=== Exercise prompt ===
Copy out exactly the lines from the one containing "at akan memberikan" to the end of the records below, both included, and nothing else.
Segment Open
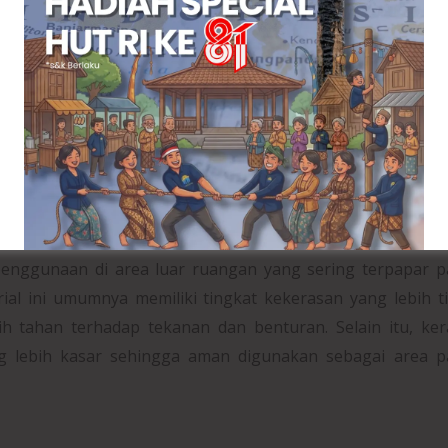
, atau permukaan yang bergelombang, sebaiknya dilak
ngan dimulai. Persiapan yang baik akan membuat daya r
mik terlepas atau retak di kemudian hari.
ik Carport
rial yang digunakan juga sangat menentukan ketahanan
at akan memberikan perlindungan lebih baik terhadap b
an dalam jangka panjang.
penggunaan di area luar ruangan yang sering terpapar 
ial ini umumnya memiliki tingkat kekerasan yang lebih t
ih tahan terhadap tekanan dan benturan. Selain itu, ke
g lebih kasar sehingga aman digunakan sebagai area pa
Segment Closed
=== Exercise output ===
at akan memberikan perlindungan lebih baik terhadap b
an dalam jangka panjang.
penggunaan di area luar ruangan yang sering terpapar 
ial ini umumnya memiliki tingkat kekerasan yang lebih t
ih tahan terhadap tekanan dan benturan. Selain itu, ke
g lebih kasar sehingga aman digunakan sebagai area pa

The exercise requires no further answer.